According to the Sunday Times, PwC was consulting Made on securing a rescue deal in the coming days, as the company kept new orders suspended less than 18 months after its blockbuster £775m market float.
The newspaper said the likely outcome would be a ‘pre-pack administration’ that would see the Made brand kept, but up to 500 jobs lost and creditors left millions of pounds out of pocket.
Customers were also likely to be left having paid and without any furniture, unless they were protected through their credit card provider.
Shares in Made were suspended from trading before markets opened on 1 November, after the company confirmed its intention to call in administrators.
The company announced a strategic review on 23 September, including the possibility of a formal sale, although none of the interested parties were able to meet the required timetable.

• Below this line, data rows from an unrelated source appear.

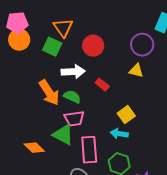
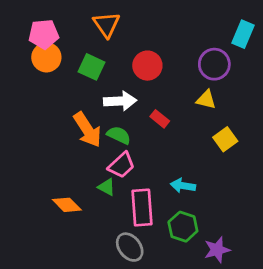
orange triangle: (63, 28) -> (106, 25), moved
yellow square: (126, 115) -> (225, 139), moved
pink trapezoid: (74, 119) -> (121, 165), turned -35
green triangle: (63, 135) -> (106, 187), size x0.6

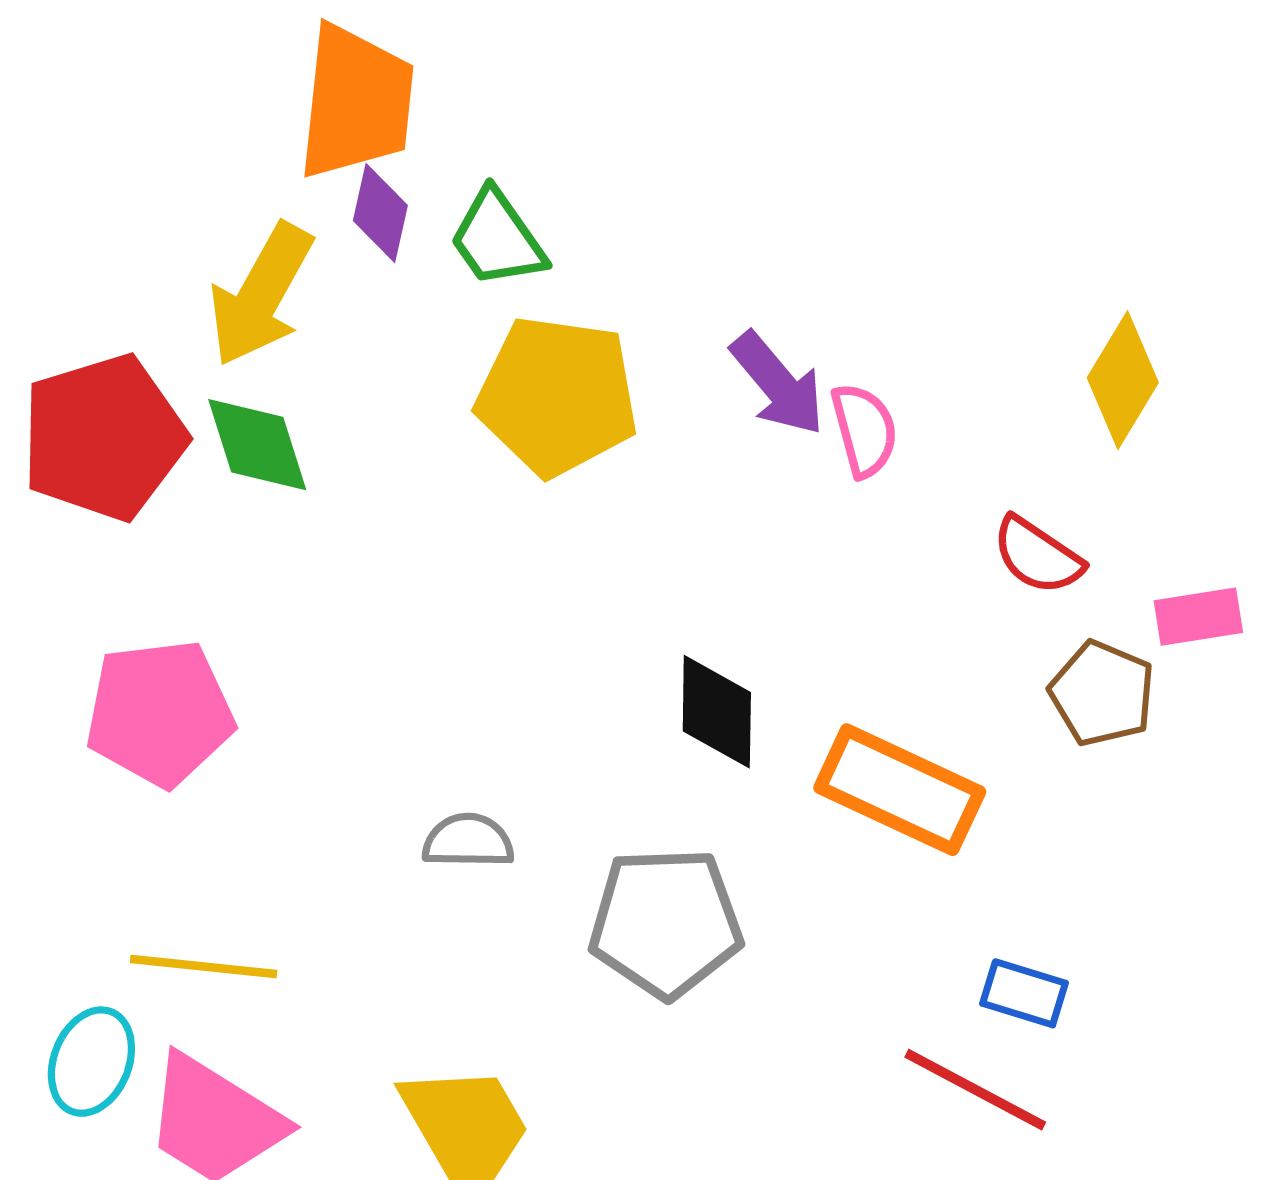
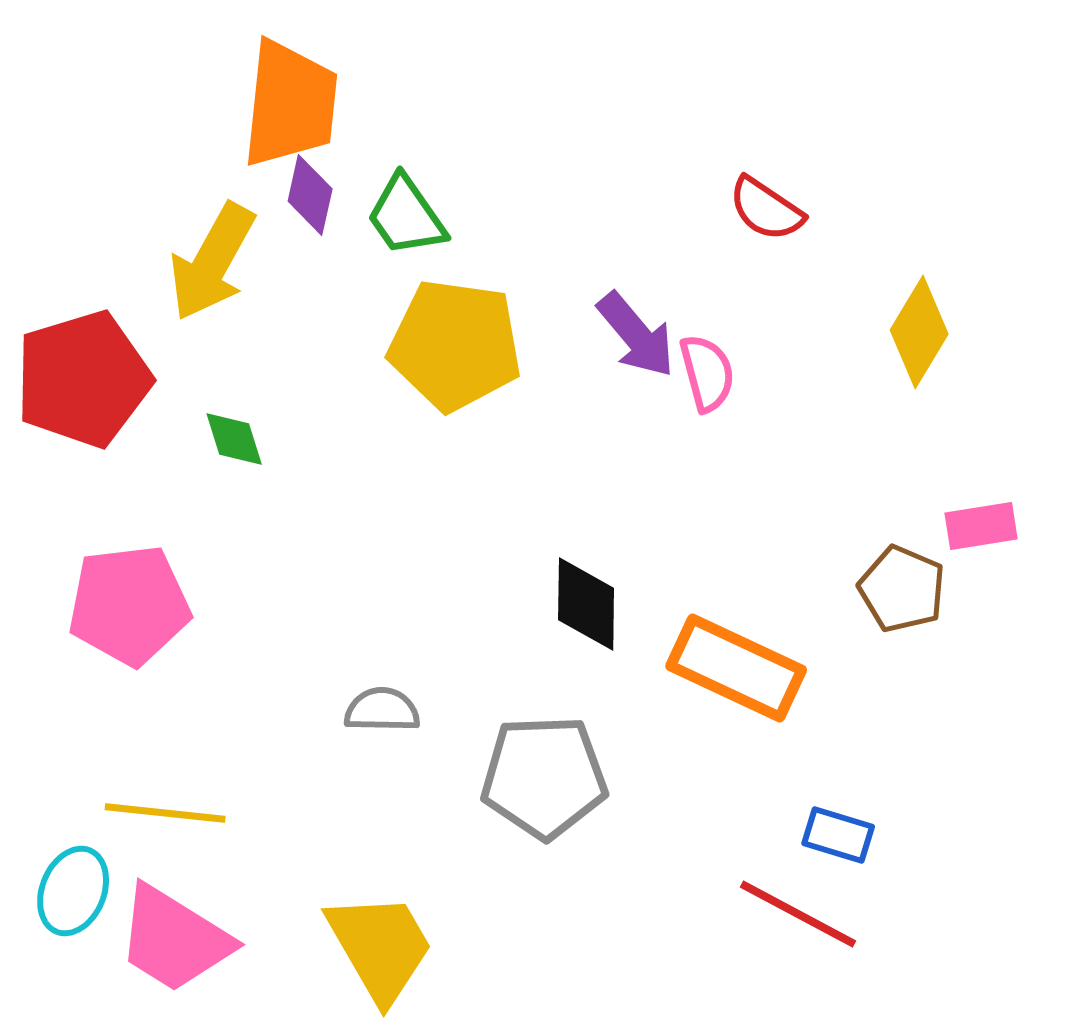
green diamond: (257, 445) -> (234, 439), moved, size x0.7
red semicircle: (1037, 556) -> (766, 209), moved

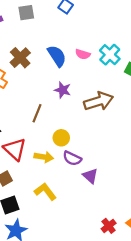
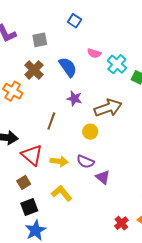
gray square: (26, 13) -> (40, 40), moved
pink semicircle: (83, 54) -> (94, 53), moved
yellow circle: (61, 138) -> (90, 132), moved

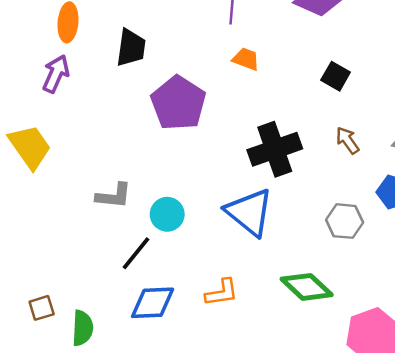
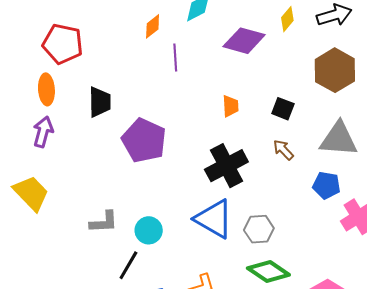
orange trapezoid: (246, 59) -> (231, 106), moved, turned 75
black square: (336, 76) -> (283, 109), moved
gray hexagon: (345, 221) -> (259, 229), moved

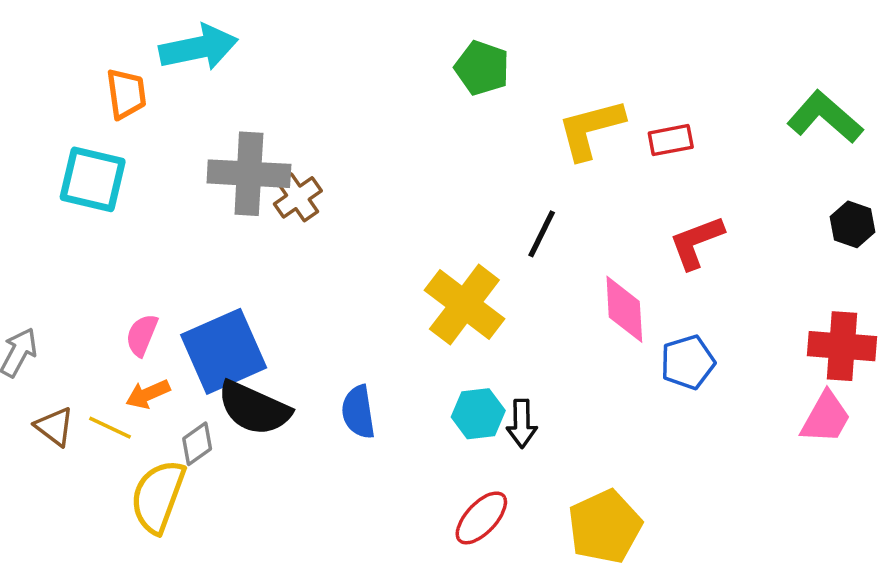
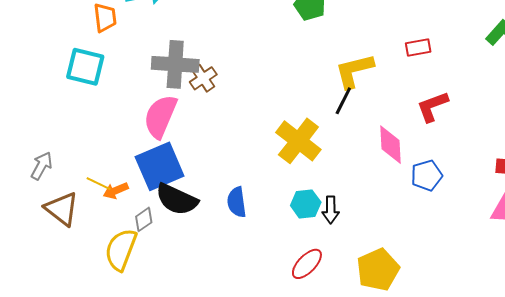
yellow L-shape: (591, 129) -> (354, 71), moved
pink semicircle: (142, 335) -> (160, 116), moved, size x1.8
brown triangle: (54, 427) -> (62, 209), size x1.5
yellow line: (110, 428) -> (99, 184), moved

“As a consequence, the board of Made.com Design (MDL), Made’s operating subsidiary, considered appropriate next steps,” the board said at the time.
“In light of MDL's requirement for further funding and in order to preserve value for its creditors, the board of MDL took the decision on 26 October to temporarily suspend new customer orders.
“The board currently expects that, in due course, the listing of the company's ordinary shares will be cancelled, any residual value will be distributed to the company's shareholders and the company will be wound up.”
At 0910 GMT, shares in Next were up 0.9% at 5,174p, and those in Frasers Group were ahead 4.34% at 696.5p.